◆ **Assigned task**
Will you restate verbatim the lines running from the line with "panelekkel is. Elsősorban" to the end of the data, leaving out everything else?

[Opening Input data section]

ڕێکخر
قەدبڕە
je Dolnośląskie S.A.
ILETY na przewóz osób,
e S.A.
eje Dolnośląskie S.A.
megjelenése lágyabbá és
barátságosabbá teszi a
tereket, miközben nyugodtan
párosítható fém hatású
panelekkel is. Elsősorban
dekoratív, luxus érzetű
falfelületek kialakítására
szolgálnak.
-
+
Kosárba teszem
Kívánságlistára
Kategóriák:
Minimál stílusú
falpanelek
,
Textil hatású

[Closing Input data section]

◆ **Answer box**
panelekkel is. Elsősorban
dekoratív, luxus érzetű
falfelületek kialakítására
szolgálnak.
-
+
Kosárba teszem
Kívánságlistára
Kategóriák:
Minimál stílusú
falpanelek
,
Textil hatású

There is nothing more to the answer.